== WHAT YOU HAVE TO DO ==
Write each of the records out again exactly.

• • •

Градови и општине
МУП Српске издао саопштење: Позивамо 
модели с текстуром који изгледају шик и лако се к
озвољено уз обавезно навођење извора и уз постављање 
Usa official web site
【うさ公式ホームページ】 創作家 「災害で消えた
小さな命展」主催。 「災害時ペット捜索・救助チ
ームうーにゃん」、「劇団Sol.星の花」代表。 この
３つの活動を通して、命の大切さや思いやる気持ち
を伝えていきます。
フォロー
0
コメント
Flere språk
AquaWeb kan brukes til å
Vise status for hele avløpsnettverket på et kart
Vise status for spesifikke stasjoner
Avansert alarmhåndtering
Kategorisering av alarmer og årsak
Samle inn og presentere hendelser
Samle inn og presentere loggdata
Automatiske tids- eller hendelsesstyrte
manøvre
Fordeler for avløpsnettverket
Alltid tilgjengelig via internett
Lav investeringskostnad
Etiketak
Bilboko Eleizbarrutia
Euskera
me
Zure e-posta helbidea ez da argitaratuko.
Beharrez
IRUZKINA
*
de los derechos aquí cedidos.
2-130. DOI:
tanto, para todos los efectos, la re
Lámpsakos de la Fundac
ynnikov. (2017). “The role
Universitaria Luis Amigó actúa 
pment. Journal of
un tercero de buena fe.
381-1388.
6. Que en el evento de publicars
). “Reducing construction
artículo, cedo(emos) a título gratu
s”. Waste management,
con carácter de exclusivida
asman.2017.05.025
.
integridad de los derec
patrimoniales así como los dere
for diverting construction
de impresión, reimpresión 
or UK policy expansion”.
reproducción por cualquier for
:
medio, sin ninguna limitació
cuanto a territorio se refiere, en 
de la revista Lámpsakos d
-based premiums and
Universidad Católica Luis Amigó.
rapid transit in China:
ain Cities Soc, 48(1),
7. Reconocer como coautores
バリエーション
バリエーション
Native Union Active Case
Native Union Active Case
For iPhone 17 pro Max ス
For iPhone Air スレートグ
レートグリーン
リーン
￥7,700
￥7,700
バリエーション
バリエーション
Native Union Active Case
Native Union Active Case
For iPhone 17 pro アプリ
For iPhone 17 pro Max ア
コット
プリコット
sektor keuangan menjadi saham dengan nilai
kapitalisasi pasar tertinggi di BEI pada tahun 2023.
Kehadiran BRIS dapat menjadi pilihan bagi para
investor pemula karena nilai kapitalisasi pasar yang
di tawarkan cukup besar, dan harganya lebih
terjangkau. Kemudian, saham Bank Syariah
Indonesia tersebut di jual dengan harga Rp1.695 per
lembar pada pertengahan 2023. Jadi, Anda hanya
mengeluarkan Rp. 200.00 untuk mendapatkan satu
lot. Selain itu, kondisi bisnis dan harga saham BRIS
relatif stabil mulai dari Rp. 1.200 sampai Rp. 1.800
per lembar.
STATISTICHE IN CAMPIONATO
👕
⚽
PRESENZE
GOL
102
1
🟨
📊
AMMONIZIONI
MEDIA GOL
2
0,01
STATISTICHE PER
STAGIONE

• • •

== FINISHED EXERCISE ==
Градови и општине
МУП Српске издао саопштење: Позивамо 
модели с текстуром који изгледају шик и лако се к
озвољено уз обавезно навођење извора и уз постављање 
Usa official web site
【うさ公式ホームページ】 創作家 「災害で消えた
小さな命展」主催。 「災害時ペット捜索・救助チ
ームうーにゃん」、「劇団Sol.星の花」代表。 この
３つの活動を通して、命の大切さや思いやる気持ち
を伝えていきます。
フォロー
0
コメント
Flere språk
AquaWeb kan brukes til å
Vise status for hele avløpsnettverket på et kart
Vise status for spesifikke stasjoner
Avansert alarmhåndtering
Kategorisering av alarmer og årsak
Samle inn og presentere hendelser
Samle inn og presentere loggdata
Automatiske tids- eller hendelsesstyrte
manøvre
Fordeler for avløpsnettverket
Alltid tilgjengelig via internett
Lav investeringskostnad
Etiketak
Bilboko Eleizbarrutia
Euskera
me
Zure e-posta helbidea ez da argitaratuko.
Beharrez
IRUZKINA
*
de los derechos aquí cedidos.
2-130. DOI:
tanto, para todos los efectos, la re
Lámpsakos de la Fundac
ynnikov. (2017). “The role
Universitaria Luis Amigó actúa 
pment. Journal of
un tercero de buena fe.
381-1388.
6. Que en el evento de publicars
). “Reducing construction
artículo, cedo(emos) a título gratu
s”. Waste management,
con carácter de exclusivida
asman.2017.05.025
.
integridad de los derec
patrimoniales así como los dere
for diverting construction
de impresión, reimpresión 
or UK policy expansion”.
reproducción por cualquier for
:
medio, sin ninguna limitació
cuanto a territorio se refiere, en 
de la revista Lámpsakos d
-based premiums and
Universidad Católica Luis Amigó.
rapid transit in China:
ain Cities Soc, 48(1),
7. Reconocer como coautores
バリエーション
バリエーション
Native Union Active Case
Native Union Active Case
For iPhone 17 pro Max ス
For iPhone Air スレートグ
レートグリーン
リーン
￥7,700
￥7,700
バリエーション
バリエーション
Native Union Active Case
Native Union Active Case
For iPhone 17 pro アプリ
For iPhone 17 pro Max ア
コット
プリコット
sektor keuangan menjadi saham dengan nilai
kapitalisasi pasar tertinggi di BEI pada tahun 2023.
Kehadiran BRIS dapat menjadi pilihan bagi para
investor pemula karena nilai kapitalisasi pasar yang
di tawarkan cukup besar, dan harganya lebih
terjangkau. Kemudian, saham Bank Syariah
Indonesia tersebut di jual dengan harga Rp1.695 per
lembar pada pertengahan 2023. Jadi, Anda hanya
mengeluarkan Rp. 200.00 untuk mendapatkan satu
lot. Selain itu, kondisi bisnis dan harga saham BRIS
relatif stabil mulai dari Rp. 1.200 sampai Rp. 1.800
per lembar.
STATISTICHE IN CAMPIONATO
👕
⚽
PRESENZE
GOL
102
1
🟨
📊
AMMONIZIONI
MEDIA GOL
2
0,01
STATISTICHE PER
STAGIONE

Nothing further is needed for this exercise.